Comparative human–animal studies further suggest that consonants are more specific to human speech than vowels are. Contrary to humans, New World monkeys (cotton-top tamarins) are only able to extract statistical regularities based on vowels (Newport, Hauser, Spaepen, & Aslin, 2004). Moreover, while monkeys have a steady-state formant perception comparable to the one of humans (Sommers, Moody, Prosen, & Stebbins, 1992), and can learn to discriminate the manner of articulation of consonants (Sinnott & Williamson, 1999), they exhibit problems in learning the place of articulation contrasts. Consequently, they process formant transitions differently from humans (Sinnott & Gilmore, 2004). On the production side, nonhuman primates can produce harmonic sounds very similar to vowels in order to provide indexical information about sex, age, identity, emotion, etc. (Owren et al., 1997, Rendall et al., 1996). However, only humans have elaborated the supralaryngeal articulations that, by inserting consonants into the vocalic carrier (MacNeilage & Davis, 2000), allow the emergence of a rich set of meaningful contrasts.

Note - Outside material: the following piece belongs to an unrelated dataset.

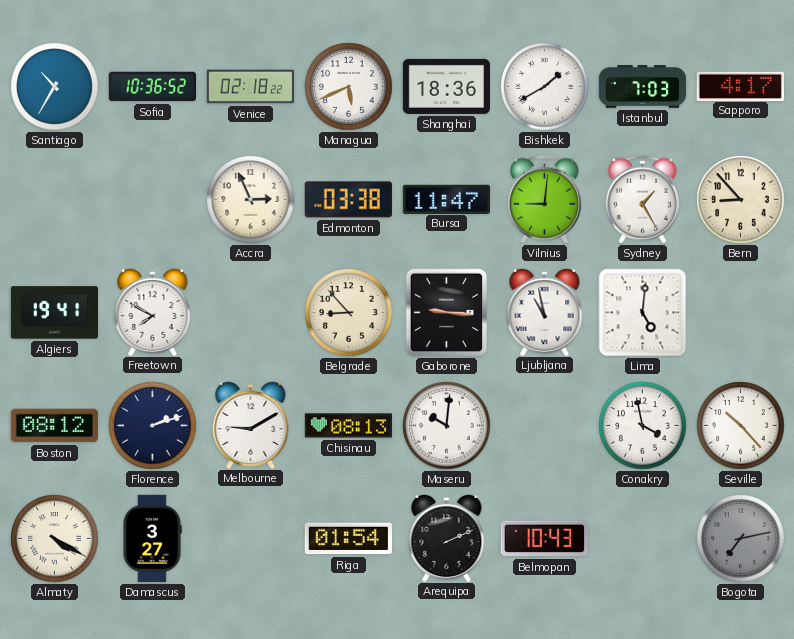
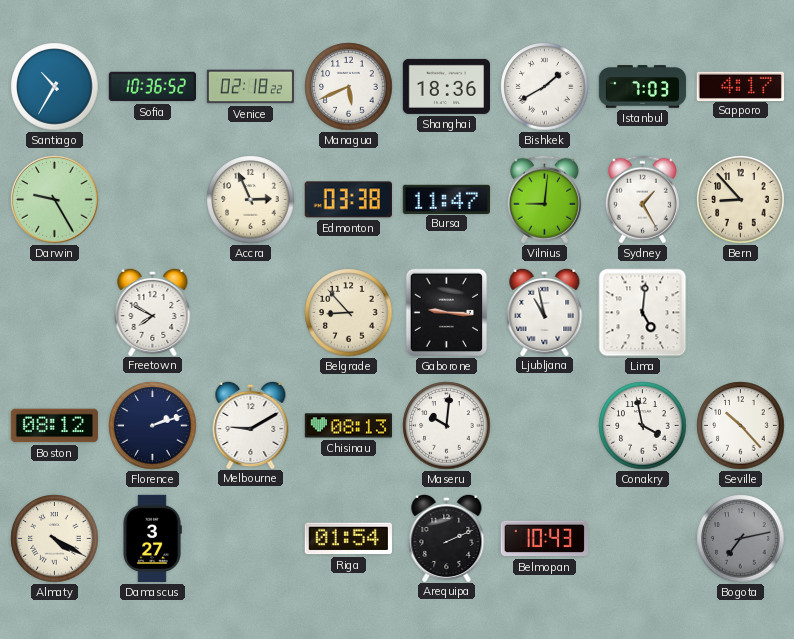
Darwin: none -> 9:25
Algiers: 19:41 -> none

In summary, learning and developmental research support the notion that vowels and consonants subtend different linguistic functions, with consonants being more tied to word identification, while vowels essentially contribute to grammar and to prosody. In addition, neuropsychological dissociations show that the processing of these two classes of speech segments is dissociable by brain damage. Furthermore, comparative human–animal studies suggest that vowels may be less specific to speech than consonants. As a consequence, vowels may be more intricately linked than consonants to other non-linguistic auditory dimensions, like melody.

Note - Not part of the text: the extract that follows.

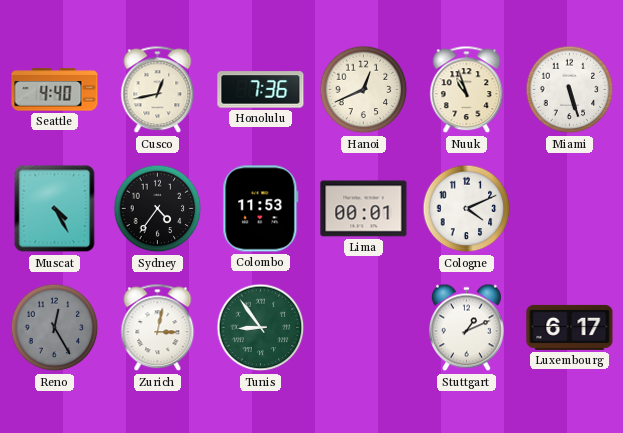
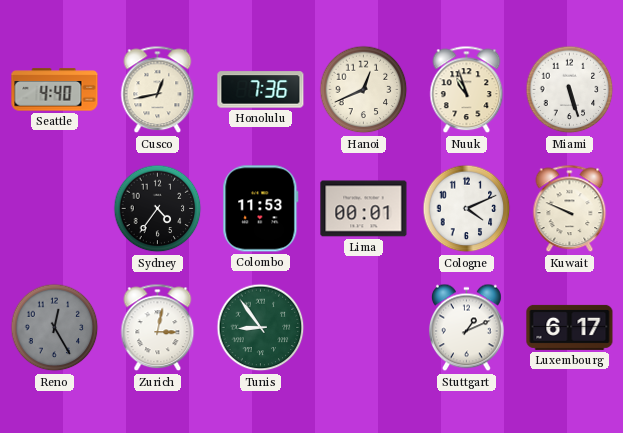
Muscat: 4:25 -> none
Kuwait: none -> 9:49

To our knowledge, this hypothesis has only been tested in speech using auditory adaptations of the speeded classification tasks designed by Garner (e.g., Garner, 1974, Garner, 1978a, Garner, 1978b; see also Lidji (2007), for a recent review in the song domain). In these tasks, participants are asked to classify spoken syllables according to their values on a previously specified target dimension. This dimension could be, for example, the pitch level (manipulated through the vowel fundamental frequency, F0) or the identity of the initial consonant (e.g., /bæ/ or /gæ/; Wood, 1974, Wood, 1975). Three conditions constitute the filtering and redundancy tests (Ashby & Maddox, 1994) that aim to check whether irrelevant orthogonal variations on one dimension (e.g., identity of the consonant) influence the processing of the other, namely the target dimension (e.g., pitch). Variations on the two dimensions can be either redundant (i.e., correlated, e.g., when all /bæ/ syllables have a low pitch and all /gæ/ syllables have a high pitch) or orthogonal (when both /bæ/ and /gæ/ syllables can be either low or high). Comparing sorting times and performance with a baseline control test (also called a standard or discrimination task, e.g., Garner, 1981), where only one dimension is varied (e.g., just the consonant, with only high /bæ/ and /gæ/ syllables, or just pitch, with only high and low /bæ/), allows one to evaluate the participants’ attentional filtering capacities. Indeed, if processing of the target dimension entailed processing of the non-target dimension, participants would be unable to filter out irrelevant variations. Hence, their performance would be poorer (e.g., slower Reaction Times, RTs) in the filtering test2 than in the baseline tests, an effect referred to as Garner interference (e.g., Pomerantz, 1983).3

With this speeded classification paradigm, the interactions between segmental (phonemes) and suprasegmental (pitch or pitch contour) dimensions in speech have been shown to be modulated by the nature of the phonemes. While pitch classification was not affected by the consonantal variations described above (Wood, 1974, Wood, 1975), consonant classification was slowed down by variations in pitch. In contrast, when the segmental task concerned vowel quality (e.g., /bɑ/ vs. /bæ/) rather than consonants, mutual and symmetric interference between the segmental dimension, and either the pitch or the loudness dimension, was reported (Miller, 1978). These data seem to support the idea that vowels and consonants have different relationships with pitch. According to Melara and Marks (1990), vowel and pitch are processed by the same general auditory mechanisms, while consonants are processed at a later level, a phonetic one.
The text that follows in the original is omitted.